What needs to be done
Only one stretch of the data below is needed. Output the lines from the one with "Flexibilní a všestranný společník pro vaše" up to and including the one with "Anexo 2 Oferta", exactly as they stand.

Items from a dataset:
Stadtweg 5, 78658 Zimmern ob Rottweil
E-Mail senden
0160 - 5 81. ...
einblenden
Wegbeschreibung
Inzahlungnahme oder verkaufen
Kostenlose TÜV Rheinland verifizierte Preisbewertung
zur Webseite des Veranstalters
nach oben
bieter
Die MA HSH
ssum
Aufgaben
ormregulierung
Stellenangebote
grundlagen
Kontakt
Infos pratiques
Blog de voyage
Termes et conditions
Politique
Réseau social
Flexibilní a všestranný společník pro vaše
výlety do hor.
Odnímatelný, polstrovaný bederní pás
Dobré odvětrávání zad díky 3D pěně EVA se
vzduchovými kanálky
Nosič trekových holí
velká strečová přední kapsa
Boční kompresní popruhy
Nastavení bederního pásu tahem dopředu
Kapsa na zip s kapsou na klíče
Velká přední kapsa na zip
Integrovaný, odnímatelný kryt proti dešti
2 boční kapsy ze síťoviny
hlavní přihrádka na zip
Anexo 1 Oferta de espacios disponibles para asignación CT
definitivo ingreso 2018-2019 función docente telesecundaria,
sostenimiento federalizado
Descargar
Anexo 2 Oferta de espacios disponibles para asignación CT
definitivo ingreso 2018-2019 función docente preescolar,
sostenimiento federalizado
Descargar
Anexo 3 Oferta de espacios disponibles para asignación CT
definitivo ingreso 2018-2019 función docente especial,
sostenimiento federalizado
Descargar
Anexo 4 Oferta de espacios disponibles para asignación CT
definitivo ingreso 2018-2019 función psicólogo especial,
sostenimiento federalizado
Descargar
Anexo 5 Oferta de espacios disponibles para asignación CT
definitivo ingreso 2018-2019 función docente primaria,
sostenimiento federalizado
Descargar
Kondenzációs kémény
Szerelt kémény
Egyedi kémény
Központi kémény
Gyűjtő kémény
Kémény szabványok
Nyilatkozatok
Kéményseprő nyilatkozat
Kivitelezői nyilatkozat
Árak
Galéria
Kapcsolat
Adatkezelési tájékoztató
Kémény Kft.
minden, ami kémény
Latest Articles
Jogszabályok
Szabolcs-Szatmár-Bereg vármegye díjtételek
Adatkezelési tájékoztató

Output of the exercise
Flexibilní a všestranný společník pro vaše
výlety do hor.
Odnímatelný, polstrovaný bederní pás
Dobré odvětrávání zad díky 3D pěně EVA se
vzduchovými kanálky
Nosič trekových holí
velká strečová přední kapsa
Boční kompresní popruhy
Nastavení bederního pásu tahem dopředu
Kapsa na zip s kapsou na klíče
Velká přední kapsa na zip
Integrovaný, odnímatelný kryt proti dešti
2 boční kapsy ze síťoviny
hlavní přihrádka na zip
Anexo 1 Oferta de espacios disponibles para asignación CT
definitivo ingreso 2018-2019 función docente telesecundaria,
sostenimiento federalizado
Descargar
Anexo 2 Oferta de espacios disponibles para asignación CT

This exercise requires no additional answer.